Exposure To Cold Water And Air May Increase The Healthy Kind Of Body Fats
The use of cold exposure as way to promote good health has been done since the ancient times. This method has dated back many centuries. People have read up on it and have studied its benefits. But how effective or true is it?
As for its practice in modern times, cold exposure has been used essentially as a way to reduce muscle soreness. This also helps to promote muscle recovery after a grueling activity. However, there is more to the traditional cold exposure than meets the eye. Research shows that this may also improve the following:
- Glucose and lipid metabolism
- Decrease inflammation
- Enhance immune function
- Improve cognitive performance.
Some say that the benefits of cold exposure may be because of hormesis, which is a favorable biological response to what is seen as a minor stressor. When a body goes through hormesis, it triggers the protective mechanisms that provide protection from future, other more detrimental stressors. More importantly, many believe that exposure to cold activates the brown adipose tissue (or often referred to as BFAT), which is the fatty tissue that plays different roles in terms of heat production.
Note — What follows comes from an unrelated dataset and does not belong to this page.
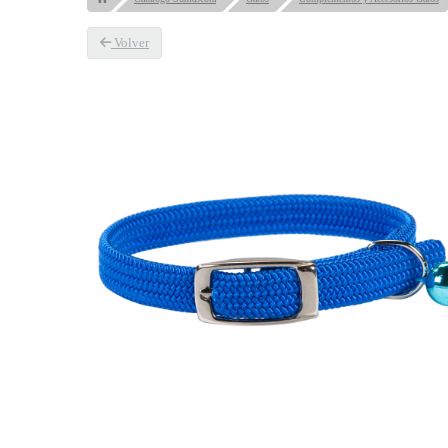
Volver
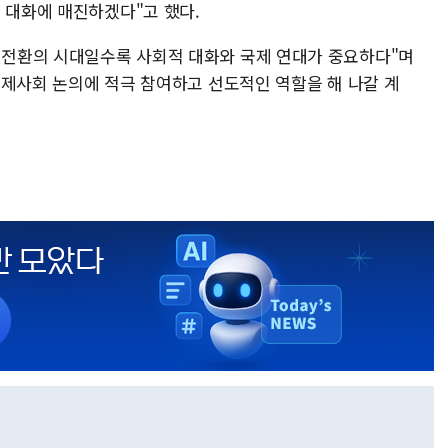
 대화에 매진하겠다"고 했다.
조 전환의 시대일수록 사회적 대화와 국제 연대가 중요하다"며
 국제사회 논의에 적극 참여하고 선도적인 역할을 해 나갈 계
As for the Europeans who have been into the practice, cold water immersion see this as a fortifying activity. While it may all seem like a belief only practiced during the ancient times, the science behind this unconventional medicinal practice is actually so much better than expected.
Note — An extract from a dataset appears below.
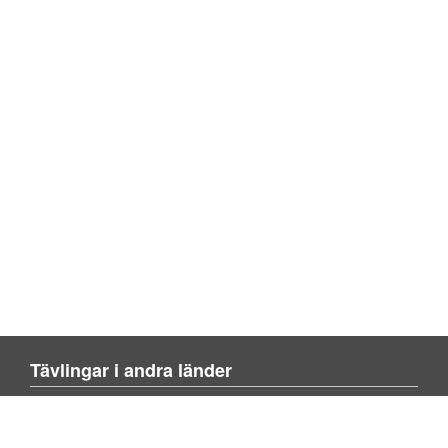
Tävlingar i andra länder
Blienvinner.no
Blivenvinder.dk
In the latest review that came from more than 100 studies, scientists were able to determine that one of the most significant changes that happens to the body when exposed to cold air, and more importantly, cold water, is that the white fat adipose tissue is converted into brown fat adipose tissue. What does this exactly mean.
Essentially, BFAT is very much like the “working fat,” instead of what people often think of as storage fat. The difference between the two kinds of fat is that the BFAT burns calories in order to maintain body temperature to ward off the cold. As for the “bad” white fat, this simply works to store the energy up.
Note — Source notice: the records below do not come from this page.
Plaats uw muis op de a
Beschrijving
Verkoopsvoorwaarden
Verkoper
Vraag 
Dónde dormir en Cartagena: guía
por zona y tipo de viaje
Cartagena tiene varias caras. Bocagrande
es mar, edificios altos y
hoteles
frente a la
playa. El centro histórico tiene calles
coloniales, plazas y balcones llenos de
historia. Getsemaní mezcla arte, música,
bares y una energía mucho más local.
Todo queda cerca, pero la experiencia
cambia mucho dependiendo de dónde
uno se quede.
Experts often say that by leveling up the popularity of cold exposure to air or water, sometimes called “cryotherapy,” this will have a beneficial impact on fats because this could stop the onset of obesity and other cardiovascular diseases. Hence, when you immerse yourself in cold water during the winter season, this has been discovered to reduce the risk of health problems such as diabetes, because the body increases insulin sensitivity and decreased insulin concentration in a significant fashion.
A hormone called adiponectin is produced by BFAT. This has a crucial role in protecting the body against insulin resistance, diabetes, and other diseases. The effect it has on insulin worked for both experienced and inexperienced swimmers.
There is also another major benefit to cold water immersion that doesn’t relate to obesity. If you are immersed in 40°F water up to your neck, your production of norepinephrine in your bran goes up to as much as 300 percent, and this happens in just a span of few minutes. However, a dunk is long enough to convert your WFAT cells to BFAT cells and done in more lower temperatures of 57°F, this has the ability to increase norepinephrine by as much as 500 percent.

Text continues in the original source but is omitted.